[Items from a dataset]
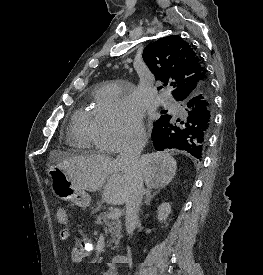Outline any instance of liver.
<instances>
[{
	"mask_svg": "<svg viewBox=\"0 0 263 275\" xmlns=\"http://www.w3.org/2000/svg\"><path fill=\"white\" fill-rule=\"evenodd\" d=\"M49 159L56 162L77 188L96 192L104 187L102 199L106 203H126L129 181L117 159L99 154L67 157L60 151H52ZM139 165L143 182L150 190L169 185L177 169L176 160L167 152L144 154L139 158Z\"/></svg>",
	"mask_w": 263,
	"mask_h": 275,
	"instance_id": "6515ba94",
	"label": "liver"
}]
</instances>
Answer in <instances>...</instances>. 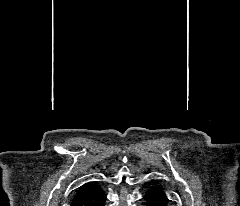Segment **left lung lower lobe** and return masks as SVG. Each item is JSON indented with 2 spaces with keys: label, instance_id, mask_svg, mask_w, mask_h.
<instances>
[{
  "label": "left lung lower lobe",
  "instance_id": "obj_1",
  "mask_svg": "<svg viewBox=\"0 0 240 206\" xmlns=\"http://www.w3.org/2000/svg\"><path fill=\"white\" fill-rule=\"evenodd\" d=\"M145 206H168L169 199L159 184H154L144 195Z\"/></svg>",
  "mask_w": 240,
  "mask_h": 206
}]
</instances>
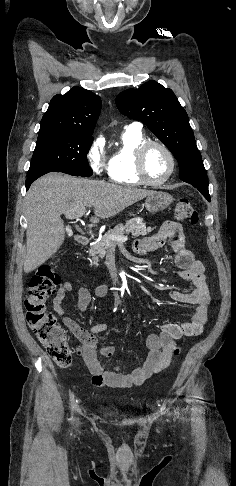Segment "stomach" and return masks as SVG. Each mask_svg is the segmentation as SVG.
<instances>
[{
  "instance_id": "0dacf381",
  "label": "stomach",
  "mask_w": 236,
  "mask_h": 486,
  "mask_svg": "<svg viewBox=\"0 0 236 486\" xmlns=\"http://www.w3.org/2000/svg\"><path fill=\"white\" fill-rule=\"evenodd\" d=\"M173 201V197L163 191H154L145 200V208L151 213H156L166 209Z\"/></svg>"
}]
</instances>
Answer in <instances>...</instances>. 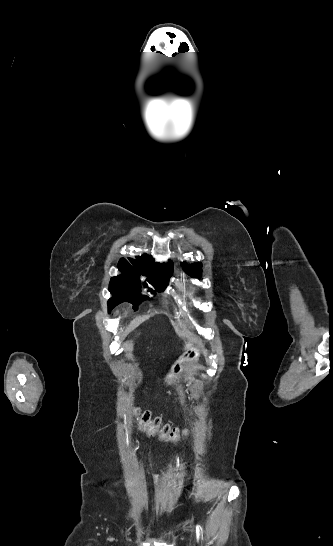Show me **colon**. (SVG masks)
<instances>
[{
  "mask_svg": "<svg viewBox=\"0 0 333 546\" xmlns=\"http://www.w3.org/2000/svg\"><path fill=\"white\" fill-rule=\"evenodd\" d=\"M137 424L141 431L164 442L177 444L182 437L180 429L164 424L160 418L154 417L149 411L138 410Z\"/></svg>",
  "mask_w": 333,
  "mask_h": 546,
  "instance_id": "colon-1",
  "label": "colon"
}]
</instances>
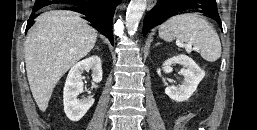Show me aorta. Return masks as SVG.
I'll return each mask as SVG.
<instances>
[{
	"instance_id": "762f6f07",
	"label": "aorta",
	"mask_w": 257,
	"mask_h": 130,
	"mask_svg": "<svg viewBox=\"0 0 257 130\" xmlns=\"http://www.w3.org/2000/svg\"><path fill=\"white\" fill-rule=\"evenodd\" d=\"M147 6V0H131L126 12V27L128 33L133 35L138 27V24L143 16Z\"/></svg>"
}]
</instances>
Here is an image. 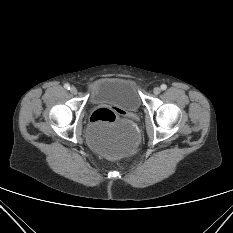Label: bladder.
I'll return each instance as SVG.
<instances>
[{
    "mask_svg": "<svg viewBox=\"0 0 233 233\" xmlns=\"http://www.w3.org/2000/svg\"><path fill=\"white\" fill-rule=\"evenodd\" d=\"M90 101L95 105H115L126 111H136L142 101L137 84L130 78L108 77L90 87ZM86 139L90 149L105 158L117 159L131 154L139 143V132L133 122L117 124L109 130L89 129Z\"/></svg>",
    "mask_w": 233,
    "mask_h": 233,
    "instance_id": "31cf9c89",
    "label": "bladder"
}]
</instances>
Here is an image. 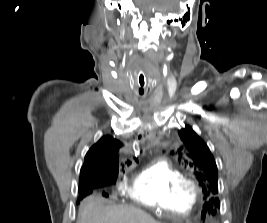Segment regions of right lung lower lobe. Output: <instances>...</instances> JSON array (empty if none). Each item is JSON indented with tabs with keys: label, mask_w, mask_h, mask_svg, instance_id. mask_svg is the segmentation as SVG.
Wrapping results in <instances>:
<instances>
[{
	"label": "right lung lower lobe",
	"mask_w": 267,
	"mask_h": 223,
	"mask_svg": "<svg viewBox=\"0 0 267 223\" xmlns=\"http://www.w3.org/2000/svg\"><path fill=\"white\" fill-rule=\"evenodd\" d=\"M109 185V184H108ZM107 186L106 181L99 177H86L80 179L79 191L82 193H91V190L98 187Z\"/></svg>",
	"instance_id": "obj_1"
}]
</instances>
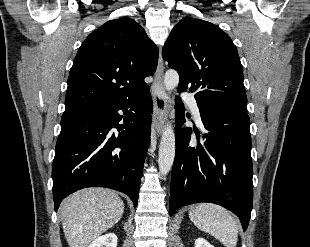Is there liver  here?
<instances>
[{"label": "liver", "instance_id": "6515ba94", "mask_svg": "<svg viewBox=\"0 0 310 247\" xmlns=\"http://www.w3.org/2000/svg\"><path fill=\"white\" fill-rule=\"evenodd\" d=\"M124 203L106 188H85L67 197L61 220L69 247H88L122 217Z\"/></svg>", "mask_w": 310, "mask_h": 247}]
</instances>
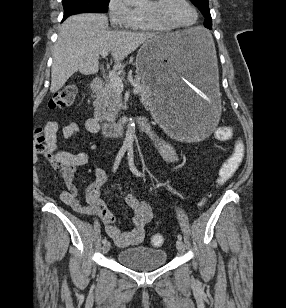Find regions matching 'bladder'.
<instances>
[{"instance_id": "1", "label": "bladder", "mask_w": 286, "mask_h": 308, "mask_svg": "<svg viewBox=\"0 0 286 308\" xmlns=\"http://www.w3.org/2000/svg\"><path fill=\"white\" fill-rule=\"evenodd\" d=\"M118 262L137 271H150L163 266L167 260L164 249H152L143 245L127 247L117 254Z\"/></svg>"}]
</instances>
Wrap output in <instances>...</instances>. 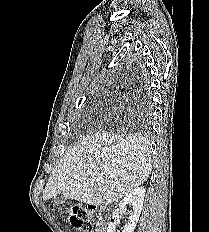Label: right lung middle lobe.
I'll return each instance as SVG.
<instances>
[{
    "mask_svg": "<svg viewBox=\"0 0 209 232\" xmlns=\"http://www.w3.org/2000/svg\"><path fill=\"white\" fill-rule=\"evenodd\" d=\"M138 109H139V113L136 115L135 121L140 127L148 130L150 127L149 118H150L151 104H150V96L147 90L144 91V97L142 98V101H140L138 105Z\"/></svg>",
    "mask_w": 209,
    "mask_h": 232,
    "instance_id": "right-lung-middle-lobe-1",
    "label": "right lung middle lobe"
}]
</instances>
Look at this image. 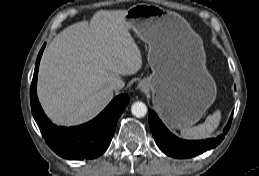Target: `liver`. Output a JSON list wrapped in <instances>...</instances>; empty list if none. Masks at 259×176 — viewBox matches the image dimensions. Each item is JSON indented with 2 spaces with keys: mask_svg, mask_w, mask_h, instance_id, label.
Here are the masks:
<instances>
[{
  "mask_svg": "<svg viewBox=\"0 0 259 176\" xmlns=\"http://www.w3.org/2000/svg\"><path fill=\"white\" fill-rule=\"evenodd\" d=\"M127 10H100L72 24L43 53L37 94L56 124L85 123L113 99L110 84L137 73L142 56L124 20Z\"/></svg>",
  "mask_w": 259,
  "mask_h": 176,
  "instance_id": "liver-1",
  "label": "liver"
}]
</instances>
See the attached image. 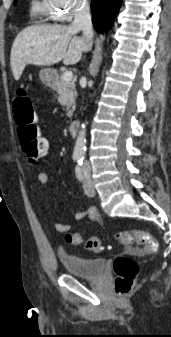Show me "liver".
<instances>
[{"label": "liver", "instance_id": "obj_1", "mask_svg": "<svg viewBox=\"0 0 171 337\" xmlns=\"http://www.w3.org/2000/svg\"><path fill=\"white\" fill-rule=\"evenodd\" d=\"M80 29L66 25H36L21 31L15 38L10 64L15 80H19L26 65L49 66L63 60L65 65L76 64L88 45L77 36Z\"/></svg>", "mask_w": 171, "mask_h": 337}]
</instances>
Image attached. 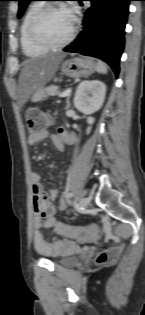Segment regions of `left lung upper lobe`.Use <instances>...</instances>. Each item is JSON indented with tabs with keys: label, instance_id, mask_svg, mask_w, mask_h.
Masks as SVG:
<instances>
[{
	"label": "left lung upper lobe",
	"instance_id": "5c2ea615",
	"mask_svg": "<svg viewBox=\"0 0 145 315\" xmlns=\"http://www.w3.org/2000/svg\"><path fill=\"white\" fill-rule=\"evenodd\" d=\"M17 1H19L18 18H20L22 14L24 13L28 3L33 0H17Z\"/></svg>",
	"mask_w": 145,
	"mask_h": 315
}]
</instances>
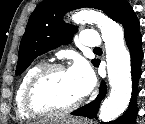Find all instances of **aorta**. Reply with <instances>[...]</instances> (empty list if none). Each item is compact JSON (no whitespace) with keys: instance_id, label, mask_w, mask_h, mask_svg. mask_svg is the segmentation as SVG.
<instances>
[{"instance_id":"aorta-1","label":"aorta","mask_w":145,"mask_h":124,"mask_svg":"<svg viewBox=\"0 0 145 124\" xmlns=\"http://www.w3.org/2000/svg\"><path fill=\"white\" fill-rule=\"evenodd\" d=\"M76 23L96 24L105 42L106 62L111 92L99 111L102 122L119 117L128 107L132 94L130 55L124 44L122 27L97 11H80L72 16Z\"/></svg>"}]
</instances>
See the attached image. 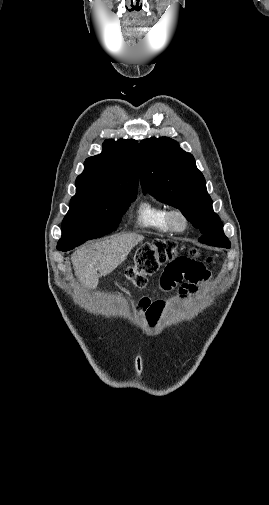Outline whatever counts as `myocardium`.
Returning a JSON list of instances; mask_svg holds the SVG:
<instances>
[{
    "instance_id": "f54148a6",
    "label": "myocardium",
    "mask_w": 269,
    "mask_h": 505,
    "mask_svg": "<svg viewBox=\"0 0 269 505\" xmlns=\"http://www.w3.org/2000/svg\"><path fill=\"white\" fill-rule=\"evenodd\" d=\"M166 219L169 228L175 233H184L190 226V220L188 216L184 211L178 208L168 210ZM177 219H180L182 221L183 225L181 227L177 225Z\"/></svg>"
}]
</instances>
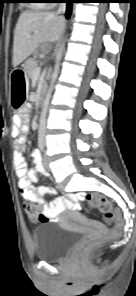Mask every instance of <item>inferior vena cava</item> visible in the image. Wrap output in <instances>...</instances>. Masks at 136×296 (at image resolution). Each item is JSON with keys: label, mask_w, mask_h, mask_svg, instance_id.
Segmentation results:
<instances>
[{"label": "inferior vena cava", "mask_w": 136, "mask_h": 296, "mask_svg": "<svg viewBox=\"0 0 136 296\" xmlns=\"http://www.w3.org/2000/svg\"><path fill=\"white\" fill-rule=\"evenodd\" d=\"M66 10V3H60L57 14L64 13Z\"/></svg>", "instance_id": "1"}]
</instances>
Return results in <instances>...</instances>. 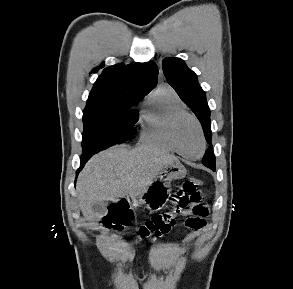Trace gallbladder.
<instances>
[{"label": "gallbladder", "mask_w": 293, "mask_h": 289, "mask_svg": "<svg viewBox=\"0 0 293 289\" xmlns=\"http://www.w3.org/2000/svg\"><path fill=\"white\" fill-rule=\"evenodd\" d=\"M95 214L99 216H104L106 214V209L101 203L94 204L92 207Z\"/></svg>", "instance_id": "1"}]
</instances>
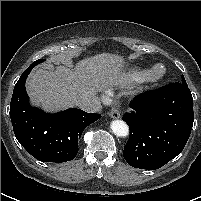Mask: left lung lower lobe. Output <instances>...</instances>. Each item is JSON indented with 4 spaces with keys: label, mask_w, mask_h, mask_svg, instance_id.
<instances>
[{
    "label": "left lung lower lobe",
    "mask_w": 201,
    "mask_h": 201,
    "mask_svg": "<svg viewBox=\"0 0 201 201\" xmlns=\"http://www.w3.org/2000/svg\"><path fill=\"white\" fill-rule=\"evenodd\" d=\"M123 120L130 129L124 158L135 168L155 170L179 155L189 139L193 98L187 83L175 82L142 94Z\"/></svg>",
    "instance_id": "obj_1"
}]
</instances>
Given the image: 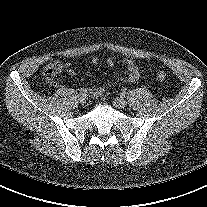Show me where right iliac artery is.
<instances>
[{
	"instance_id": "obj_1",
	"label": "right iliac artery",
	"mask_w": 207,
	"mask_h": 207,
	"mask_svg": "<svg viewBox=\"0 0 207 207\" xmlns=\"http://www.w3.org/2000/svg\"><path fill=\"white\" fill-rule=\"evenodd\" d=\"M86 93H87L86 89L84 88L80 89V95H86Z\"/></svg>"
}]
</instances>
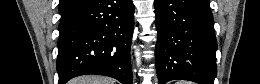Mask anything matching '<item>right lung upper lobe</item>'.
<instances>
[{
	"label": "right lung upper lobe",
	"mask_w": 260,
	"mask_h": 84,
	"mask_svg": "<svg viewBox=\"0 0 260 84\" xmlns=\"http://www.w3.org/2000/svg\"><path fill=\"white\" fill-rule=\"evenodd\" d=\"M89 0H60L59 9L61 13V19L65 18L84 4H86Z\"/></svg>",
	"instance_id": "cb5924a9"
}]
</instances>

■ YOUR TASK ■
Reproduce, exactly and with no pictures, the lines from the line containing "Mask anything matching" through the closing line of the data above, keeping both ends.

■ SOLUTION TO THIS EXERCISE ■
Mask anything matching '<item>right lung upper lobe</item>'.
<instances>
[{
	"label": "right lung upper lobe",
	"mask_w": 260,
	"mask_h": 84,
	"mask_svg": "<svg viewBox=\"0 0 260 84\" xmlns=\"http://www.w3.org/2000/svg\"><path fill=\"white\" fill-rule=\"evenodd\" d=\"M89 0H60L59 9L61 13V19L65 18L84 4H86Z\"/></svg>",
	"instance_id": "cb5924a9"
}]
</instances>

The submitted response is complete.